What you are asked to do
Match the word "Ministério". Return each line of the data below where it appears.
(Beginning of Records shown)
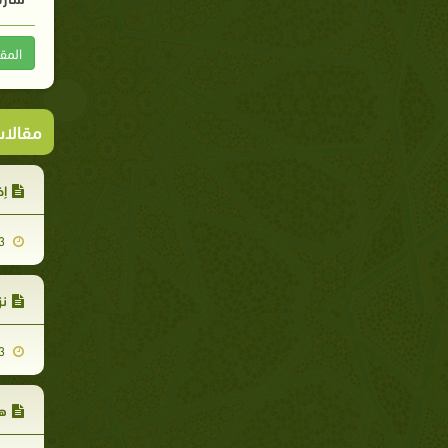
المق
مقالا
إخ
2007-11-13
نز
2007-11-13
هي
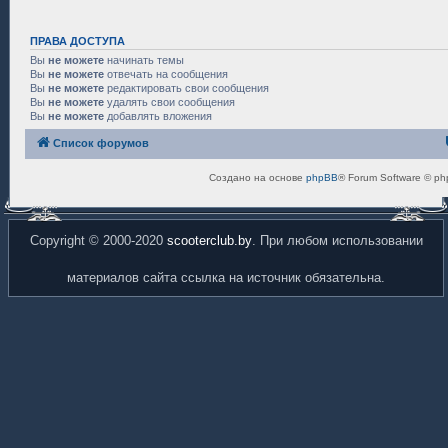
ПРАВА ДОСТУПА
Вы
не можете
начинать темы
Вы
не можете
отвечать на сообщения
Вы
не можете
редактировать свои сообщения
Вы
не можете
удалять свои сообщения
Вы
не можете
добавлять вложения
Список форумов
Создано на основе
phpBB
® Forum Software © ph
Copyright © 2000-2020
scooterclub.by
. При любом использовании
материалов сайта ссылка на источник обязательна.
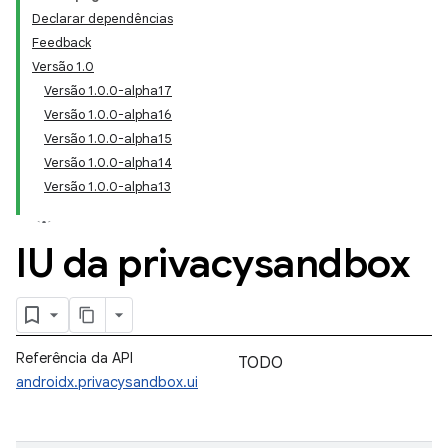
Declarar dependências
Feedback
Versão 1.0
Versão 1.0.0-alpha17
Versão 1.0.0-alpha16
Versão 1.0.0-alpha15
Versão 1.0.0-alpha14
Versão 1.0.0-alpha13
IU da privacysandbox
Referência da API
TODO
androidx.privacysandbox.ui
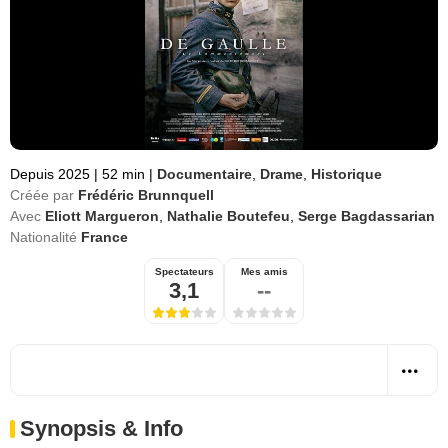
Depuis 2025
|
52 min
|
Documentaire
,
Drame
,
Historique
Créée par
Frédéric Brunnquell
Avec
Eliott Margueron
,
Nathalie Boutefeu
,
Serge Bagdassarian
Nationalité
France
Spectateurs
Mes amis
3,1
--
Synopsis & Info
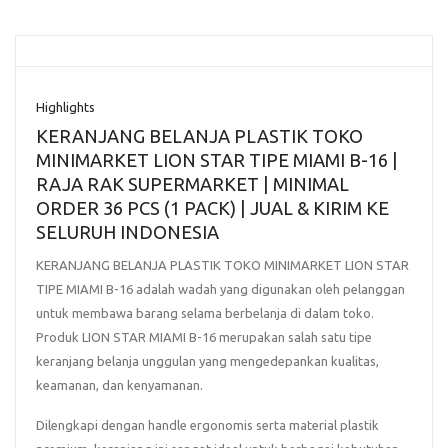
Highlights
KERANJANG BELANJA PLASTIK TOKO
MINIMARKET LION STAR TIPE MIAMI B-16 |
RAJA RAK SUPERMARKET | MINIMAL
ORDER 36 PCS (1 PACK) | JUAL & KIRIM KE
SELURUH INDONESIA
KERANJANG BELANJA PLASTIK TOKO MINIMARKET LION STAR
TIPE MIAMI B-16
adalah wadah yang digunakan oleh pelanggan
untuk membawa barang selama berbelanja di dalam toko.
Produk
LION STAR MIAMI B-16
merupakan salah satu tipe
keranjang belanja unggulan yang mengedepankan kualitas,
keamanan, dan kenyamanan.
Dilengkapi dengan handle ergonomis serta material plastik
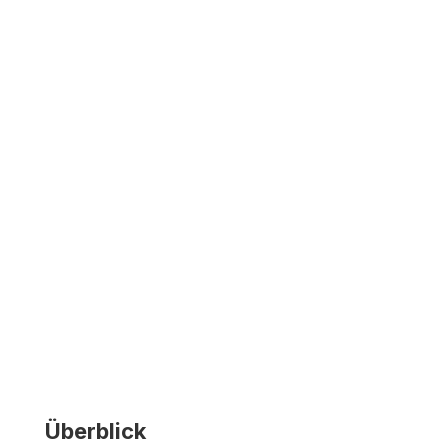
Überblick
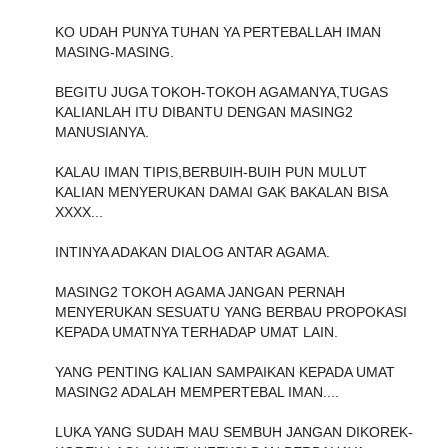
KO UDAH PUNYA TUHAN YA PERTEBALLAH IMAN
MASING-MASING.
BEGITU JUGA TOKOH-TOKOH AGAMANYA,TUGAS
KALIANLAH ITU DIBANTU DENGAN MASING2
MANUSIANYA.
KALAU IMAN TIPIS,BERBUIH-BUIH PUN MULUT
KALIAN MENYERUKAN DAMAI GAK BAKALAN BISA
XXXX...
INTINYA ADAKAN DIALOG ANTAR AGAMA.
MASING2 TOKOH AGAMA JANGAN PERNAH
MENYERUKAN SESUATU YANG BERBAU PROPOKASI
KEPADA UMATNYA TERHADAP UMAT LAIN.
YANG PENTING KALIAN SAMPAIKAN KEPADA UMAT
MASING2 ADALAH MEMPERTEBAL IMAN....
LUKA YANG SUDAH MAU SEMBUH JANGAN DIKOREK-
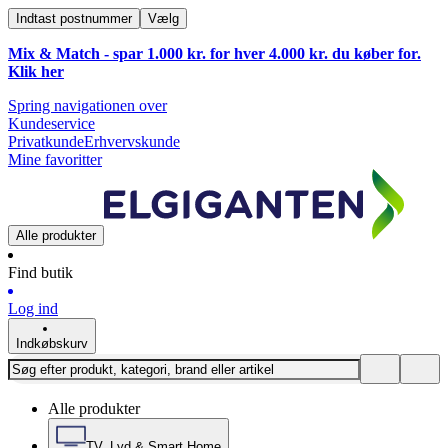
Indtast postnummer
Vælg
Mix & Match - spar 1.000 kr. for hver 4.000 kr. du køber for.
Klik
her
Spring navigationen over
Kundeservice
Privatkunde
Erhvervskunde
Mine favoritter
Alle produkter
Find butik
Log ind
Indkøbskurv
Alle produkter
TV, Lyd & Smart Home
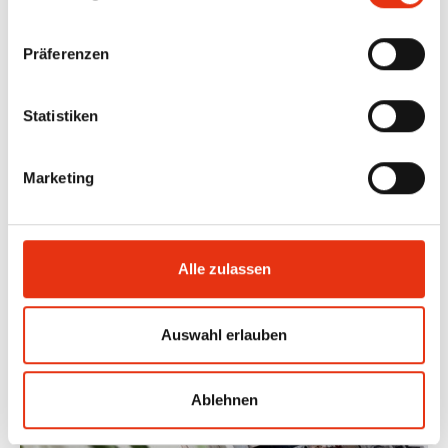
Stadtentwicklung ausgezeichnet wurde.
Präferenzen
Statistiken
Marketing
Alle zulassen
Auswahl erlauben
Ablehnen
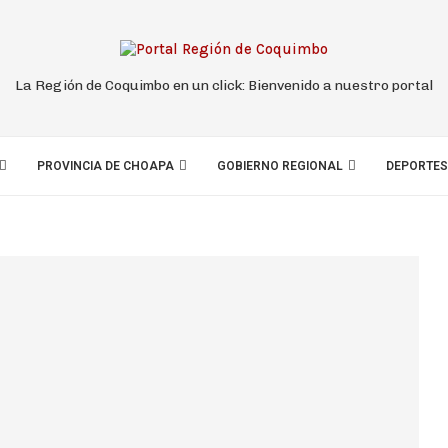
La Región de Coquimbo en un click: Bienvenido a nuestro portal
PROVINCIA DE CHOAPA
GOBIERNO REGIONAL
DEPORTES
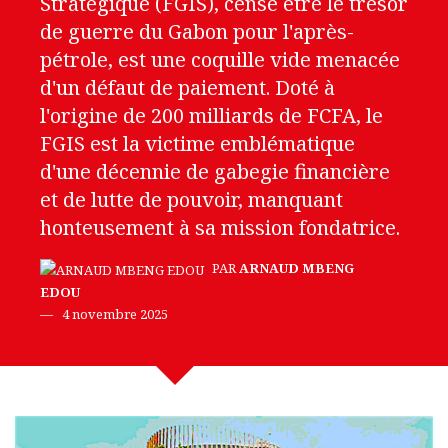
Stratégique (FGIS), censé être le trésor
de guerre du Gabon pour l'après-
pétrole, est une coquille vide menacée
d'un défaut de paiement. Doté à
l'origine de 200 milliards de FCFA, le
FGIS est la victime emblématique
d'une décennie de gabegie financière
et de lutte de pouvoir, manquant
honteusement à sa mission fondatrice.
PAR
ARNAUD MBENG
EDOU
4 novembre 2025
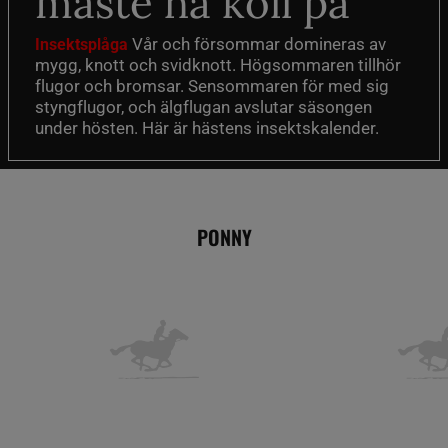
måste ha koll på
Vår och försommar domineras av
Insektsplåga
mygg, knott och svidknott. Högsommaren tillhör
flugor och bromsar. Sensommaren för med sig
styngflugor, och älgflugan avslutar säsongen
under hösten. Här är hästens insektskalender.
PONNY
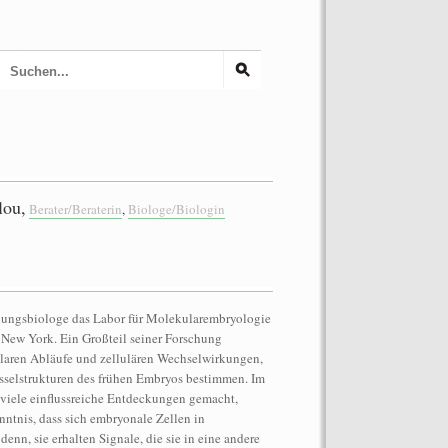
lou,
Berater/Beraterin
,
Biologe/Biologin
cklungsbiologe das Labor für Molekularembryologie
n New York. Ein Großteil seiner Forschung
ularen Abläufe und zellulären Wechselwirkungen,
selstrukturen des frühen Embryos bestimmen. Im
 viele einflussreiche Entdeckungen gemacht,
nntnis, dass sich embryonale Zellen in
denn, sie erhalten Signale, die sie in eine andere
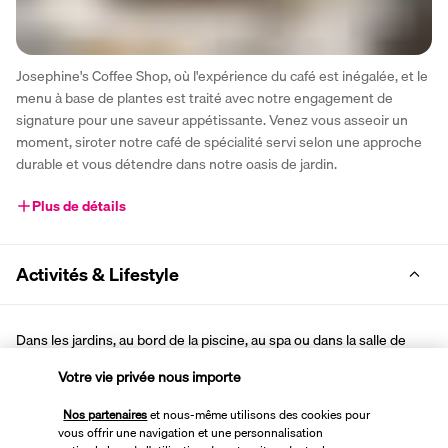
Josephine's Coffee Shop, où l'expérience du café est inégalée, et le 
menu à base de plantes est traité avec notre engagement de 
signature pour une saveur appétissante. Venez vous asseoir un 
moment, siroter notre café de spécialité servi selon une approche 
durable et vous détendre dans notre oasis de jardin.
Plus de détails
Activités & Lifestyle
Dans les jardins, au bord de la piscine, au spa ou dans la salle de 
fitness, occupez vos moments libres comme vous le désirez. Grâce 
Votre vie privée nous importe
aux nombreuses activités disponibles, vos journées seront placées 
sous le signe de la détente.
Nos partenaires
et nous-même utilisons des cookies pour
vous offrir une navigation et une personnalisation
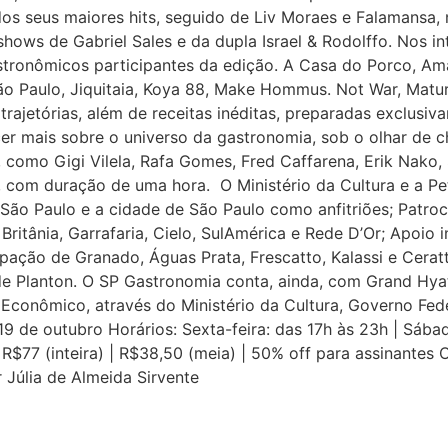
dos seus maiores hits, seguido de Liv Moraes e Falamansa,
ows de Gabriel Sales e da dupla Israel & Rodolffo. Nos in
stronômicos participantes da edição. A Casa do Porco, Am
São Paulo, Jiquitaia, Koya 88, Make Hommus. Not War, Matu
rajetórias, além de receitas inéditas, preparadas exclusi
 mais sobre o universo da gastronomia, sob o olhar de ch
 como Gigi Vilela, Rafa Gomes, Fred Caffarena, Erik Nako, 
s, com duração de uma hora. O Ministério da Cultura e a Pe
o Paulo e a cidade de São Paulo como anfitriões; Patrocín
ritânia, Garrafaria, Cielo, SulAmérica e Rede D’Or; Apoio i
pação de Granado, Águas Prata, Frescatto, Kalassi e Ceratt
ade Planton. O SP Gastronomia conta, ainda, com Grand Hya
 Econômico, através do Ministério da Cultura, Governo Fed
19 de outubro Horários: Sexta-feira: das 17h às 23h | Sába
: R$77 (inteira) | R$38,50 (meia) | 50% off para assinante
Júlia de Almeida Sirvente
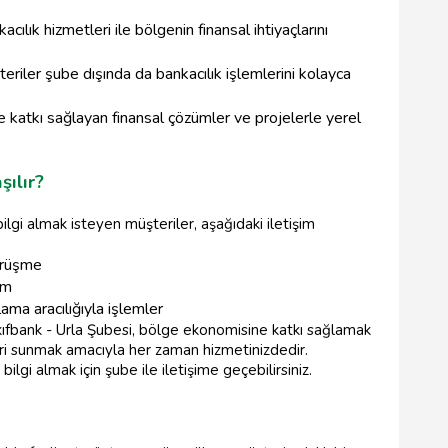
cılık hizmetleri ile bölgenin finansal ihtiyaçlarını
teriler şube dışında da bankacılık işlemlerini kolayca
e katkı sağlayan finansal çözümler ve projelerle yerel
şılır?
lgi almak isteyen müşteriler, aşağıdaki iletişim
örüşme
im
ama aracılığıyla işlemler
kıfbank - Urla Şubesi, bölge ekonomisine katkı sağlamak
eri sunmak amacıyla her zaman hizmetinizdedir.
ilgi almak için şube ile iletişime geçebilirsiniz.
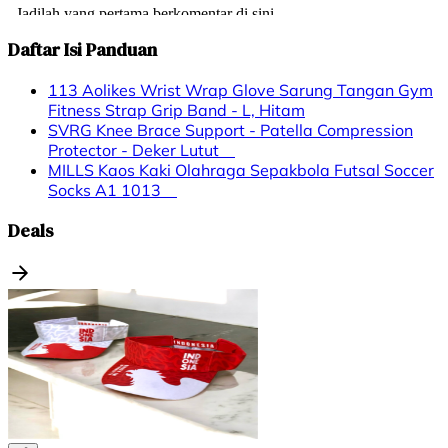
Daftar Isi Panduan
113 Aolikes Wrist Wrap Glove Sarung Tangan Gym
Fitness Strap Grip Band - L, Hitam
SVRG Knee Brace Support - Patella Compression
Protector - Deker Lutut
MILLS Kaos Kaki Olahraga Sepakbola Futsal Soccer
Socks A1 1013
Deals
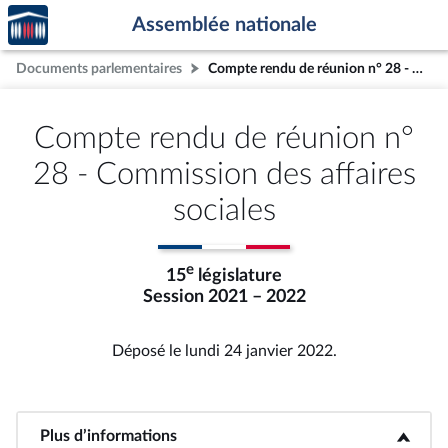
Accèder
Aller au contenu
Aller en bas de la page
Assemblée nationale
à la
page
Documents parlementaires
Compte rendu de réunion n° 28 - Commission des affaires sociales
d'accueil
Compte rendu de réunion n°
28 - Commission des affaires
sociales
e
15
législature
Session 2021 – 2022
Déposé le lundi 24 janvier 2022.
Plus d’informations
<b>Plus d’informations</b>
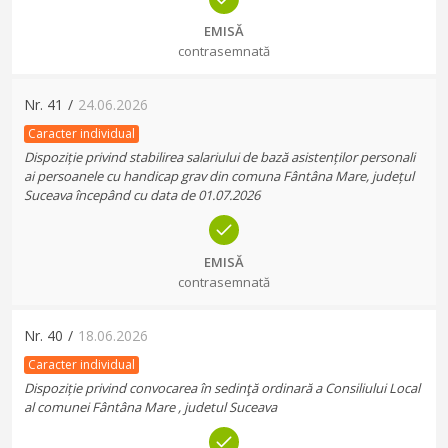
EMISĂ
contrasemnată
Nr.
41
/
24.06.2026
Caracter individual
Dispoziție privind stabilirea salariului de bază asistenților personali
ai persoanele cu handicap grav din comuna Fântâna Mare, județul
Suceava începând cu data de 01.07.2026
EMISĂ
contrasemnată
Nr.
40
/
18.06.2026
Caracter individual
Dispoziție privind convocarea în sedinţă ordinară a Consiliului Local
al comunei Fântâna Mare , judetul Suceava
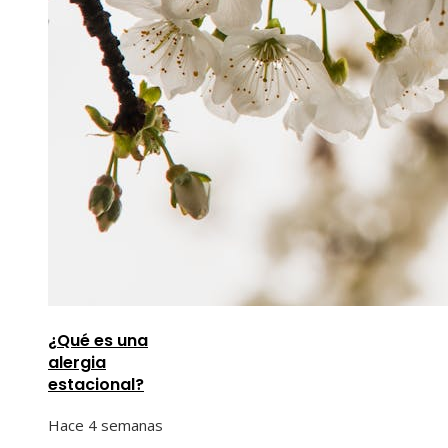
¿Qué es una
alergia
estacional?
Hace 4 semanas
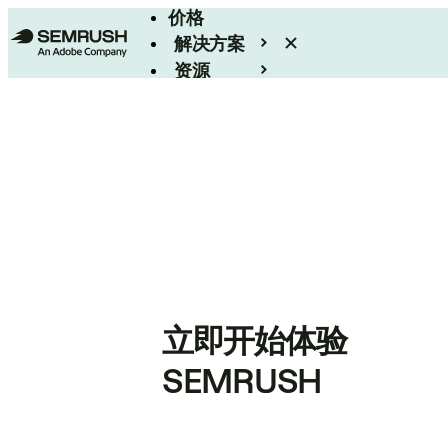
价格
解决方案
资源
Enterprise
立即开始体验
SEMRUSH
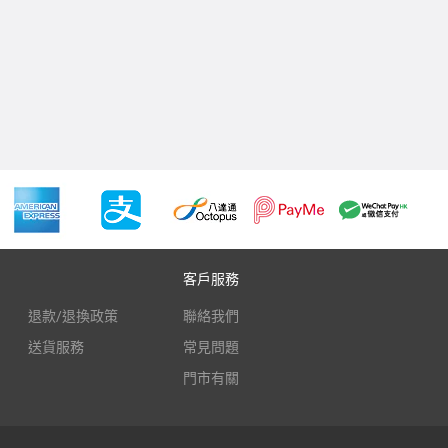
客戶服務
退款/退換政策
聯絡我們
送貨服務
常見問題
門市有關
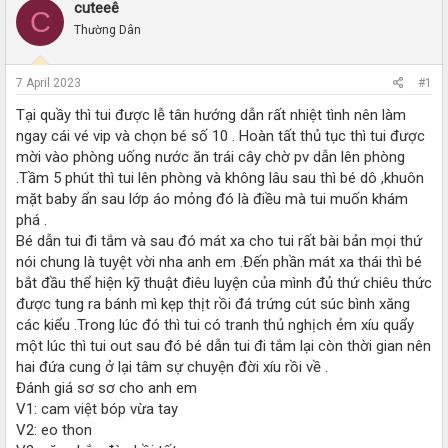
r
a
cuteeê
C
e
r
Thường Dân
a
t
d
d
s
a
7 April 2023
#1
t
t
a
e
Tại quầy thì tui được lễ tân hướng dẫn rất nhiệt tình nên làm
r
ngay cái vé vip và chọn bé số 10 . Hoàn tất thủ tục thì tui được
t
mời vào phòng uống nước ăn trái cây chờ pv dẫn lên phòng
e
.Tầm 5 phút thì tui lên phòng và không lâu sau thì bé dô ,khuôn
r
mặt baby ẩn sau lớp áo mỏng đó là điều mà tui muốn khám
phá .
Bé dẫn tui đi tắm và sau đó mát xa cho tui rất bài bản mọi thứ
nói chung là tuyệt vời nha anh em .Đến phần mát xa thái thì bé
bắt đầu thể hiện kỹ thuật điêu luyện của mình đủ thứ chiêu thức
được tung ra bánh mì kẹp thịt rồi đá trứng cút súc bình xăng
các kiểu .Trong lúc đó thì tui có tranh thủ nghịch ẻm xíu quẩy
một lúc thì tui out sau đó bé dẫn tui đi tắm lại còn thời gian nên
hai đứa cung ở lại tâm sự chuyện đời xíu rồi về .
Đánh giá sơ sơ cho anh em
V1: cam việt bóp vừa tay
V2: eo thon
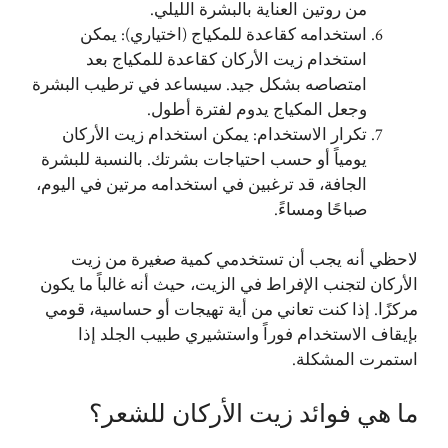
من روتين العناية بالبشرة الليلي.
استخدامه كقاعدة للمكياج (اختياري): يمكن
استخدام زيت الأركان كقاعدة للمكياج بعد
امتصاصه بشكل جيد. سيساعد في ترطيب البشرة
وجعل المكياج يدوم لفترة أطول.
تكرار الاستخدام: يمكن استخدام زيت الأركان
يومياً أو حسب احتياجات بشرتك. بالنسبة للبشرة
الجافة، قد ترغبين في استخدامه مرتين في اليوم،
صباحًا ومساءً.
لاحظي أنه يجب أن تستخدمي كمية صغيرة من زيت
الأركان لتجنب الإفراط في الزيت، حيث أنه غالباً ما يكون
مركزًا. إذا كنت تعاني من أية تهيجات أو حساسية، قومي
بإيقاف الاستخدام فوراً واستشيري طبيب الجلد إذا
استمرت المشكلة.
ما هي فوائد زيت الأركان للشعر؟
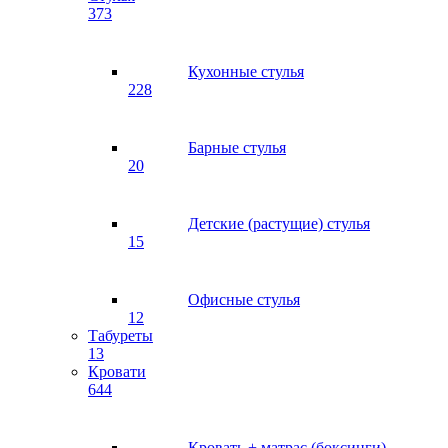
373
Кухонные стулья
228
Барные стулья
20
Детские (растущие) стулья
15
Офисные стулья
12
Табуреты
13
Кровати
644
Кровать + матрас (боксинги)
(End of Records shown)
The answer
s, com duração de uma hora. O Ministério da Cultura e a Pe
 Econômico, através do Ministério da Cultura, Governo Fed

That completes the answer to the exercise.